Cap Metro is touting its January ridership for the Red Line: it gave 32,000 rides last month, a 57% increase over January 2011. Cap Metro confesses, though, that it is recovering only 3.1% of its operating costs from fares. That’s dismal. As is its $33.98 subsidy per rider. But Linda Watson assures us, “We're running the agency like a business, we're making some good, tough decisions to make sure we're strong--not just today, but well into the future as well."
A 3.1% farebox recovery ratio and $33.98 per rider subsidy are simply unacceptable. What we need from Cap Metro is, as Watson promises, business-like behavior. This means a business plan for raising the FRR and reducing the per-rider subsidy for the Red Line. What I’d like to see, in particular, is a configuration of schedule, ridership and fares that gets the FRR up to 20%. Cap Metro knows what it costs to operate the trains. It should be able to write down some schedule, ridership level and fare structure that produces the necessary revenue. Or it should tell us there isn’t one; that’s something the public needs to know if true.
I normally would assume that there is some path to 20%. Trains are a high-fixed-cost but low-marginal-cost business. The marginal cost of carrying another passenger on a train that will be making a trip anyway is approximately zero (until you reach capacity). The marginal cost of adding another round trip should also be low, assuming the train would otherwise be sitting idle: I imagine the per-hour cost of an operator’s time is pretty low, and a train surely doesn’t use that much fuel for a 64-mile roundtrip. So the path to higher FRR should be a straightforward one of adding more fare-paying riders.
I’m not sure this is right, though. I say this based on the cost estimate Cap Metro quoted the city for adding Friday evening and Saturday service. It worked out to around $40,000 per weekend. If you assume an extra 40 runs per weekend, that works out to $1,000 per one-way, hour-long trip. Cap Metro reported an operating cost of $1,300 per hour in its last quarterly report (which you can find here), so this seems to be the right ballpark. (I don’t know why it costs Cap Metro so much. Cap Metro actually contracts with Herzog Transit Services to operate the train, so the costs, whatever they are, are built into that contract.)

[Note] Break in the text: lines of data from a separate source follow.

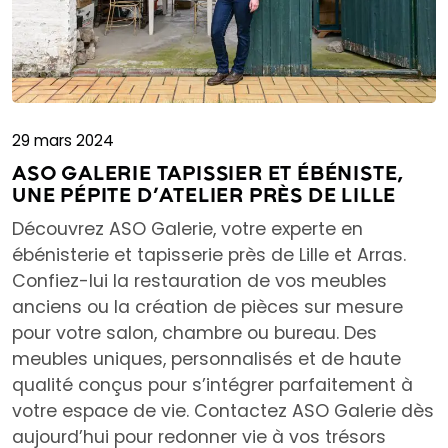
29 mars 2024
ASO GALERIE TAPISSIER ET ÉBÉNISTE,
UNE PÉPITE D’ATELIER PRÈS DE LILLE
Découvrez ASO Galerie, votre experte en
ébénisterie et tapisserie près de Lille et Arras.
Confiez-lui la restauration de vos meubles
anciens ou la création de pièces sur mesure
pour votre salon, chambre ou bureau. Des
meubles uniques, personnalisés et de haute
qualité conçus pour s’intégrer parfaitement à
votre espace de vie. Contactez ASO Galerie dès
aujourd’hui pour redonner vie à vos trésors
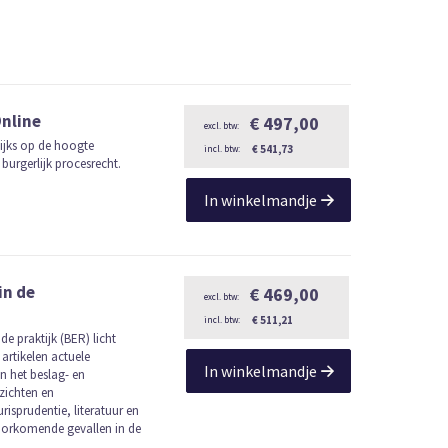
Online
€ 497,00
lijks op de hoogte
€ 541,73
burgerlijk procesrecht.
In winkelmandje
in de
€ 469,00
€ 511,21
de praktijk (BER) licht
artikelen actuele
In winkelmandje
n het beslag- en
zichten en
isprudentie, literatuur en
voorkomende gevallen in de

We need to know if there is a path to a more reasonable FRR and per-rider subsidy, though. We need to know this because we ultimately have to decide on the optimal level of service for the Red Line. If there is a schedule, ridership and fare structure that gets the FRR up to a reasonable level (which presumably would entail a substantial boost to ridership) then that should be Cap Metro’s goal. But it might be that, given Cap Metro’s current cost structure, there is no ridership level or fare structure that will cover an acceptable portion of the operating cost. Perhaps the very best case scenario is that Cap Metro can bump the FRR to 10% only by tripling its annual operating loss. If that’s the case, then we don’t want Cap Metro to maximize its FRR, but rather to minimize its operating loss, conserving money for buses. That would mean sticking to a light schedule.
Either way, mere ridership numbers don’t tell us what we need. We need a plan.